There are 3 sessions logged into the machine (me twice
and root once), so I assume they account for 3, & there's
the usual:
cdsclerk -U DNS$SERVER -u 0 -m 0 ....
(Which always makes me believe you prefer VMS ;-) ?? )
We ** don't ** run SIA.
Thanks,
Craig.
|
2246.3 | Clarification... | OZROCK::THOMAN | Yoda on C++ to C programmers: "You Must Unlearn What You Have Learned!" | Tue May 13 1997 22:13 | 68 |
|
>>cdsclerk_<pid>_<username> socket, you could try running your clients
>>under different usernames.
By "different usernames", you mean different UNIX usernames, or
different DCE principals.
I'm trying to get an understanding of how the cdsclerk's are started...

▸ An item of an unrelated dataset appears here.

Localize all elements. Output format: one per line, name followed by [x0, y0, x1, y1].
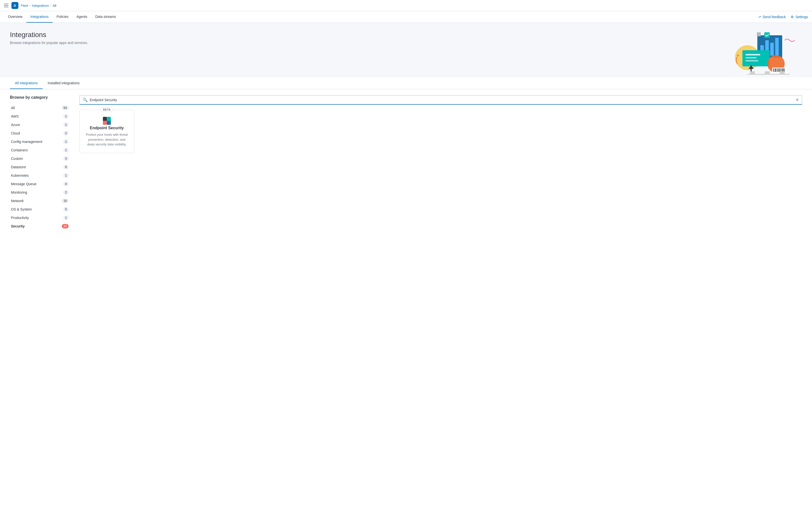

At the momement one a DCE client (sec client & cds client) node there are 4
cdsclerk's:
---------------------------------------------------------------------------
ie:
/opt/dcelocal/bin/cdsclerk -U root -u 0 -m 0
/opt/dcelocal/bin/cdsclerk -U root -u 0 -m 0
/opt/dcelocal/bin/cdsclerk -U thoman -u 321 -m 0
/opt/dcelocal/bin/cdsclerk -U moored -u 397 -m 0
but only 3 logins:
------------------
# w
11:09 up 18:37, 3 users, load average: 0.00, 0.01, 0.00
User tty from login@ idle JCPU PCPU what
thoman p0 x.dec.c 16:34 1:14 207:10 1 -tcsh
thoman p1 x.dec.c 16:34 209:18 1 -tcsh
root p2 x.dec.c 16:38 17:22 58 -csh
On the DCE SERVER (both security & CDS) in my 2 node cell, there is:
---------------------------------------------------------------------
/opt/dcelocal/bin/cdsclerk -U DNS$SERVER -u 0 -m 0
/opt/dcelocal/bin/cdsclerk -U root -u 0 -m 0
/opt/dcelocal/bin/cdsclerk -U root -u 0 -m 0
and only 2 logins:
------------------
# w
11:10 up 18:38, 2 users, load average: 0.04, 0.02, 0.01
User tty from login@ idle JCPU PCPU what
root p0 x.dec.com 16:33 8 1 w
thoman p1 x.dec.com 16:34 18:17 -tcsh
Can you pls tell me how the clerk is triggered ?
Thanks,
Craig.
|
2246.4 | Under these load conditions, we also see: | OZROCK::THOMAN | Yoda on C++ to C programmers: "You Must Unlearn What You Have Learned!" | Wed May 14 1997 03:10 | 11 |
|
382312534, association shutdown (dce / rpc)
What's that mean ?
Thx
Craig.
|
2246.5 | answers to .2 and .3 and .4 | TUXEDO::ZEE | There you go. | Thu May 15 1997 18:08 | 75 |
| Note: All of the following only pertains to the DCE UNIX implementations.
DCE NT and DCE VMS have different clerk designs.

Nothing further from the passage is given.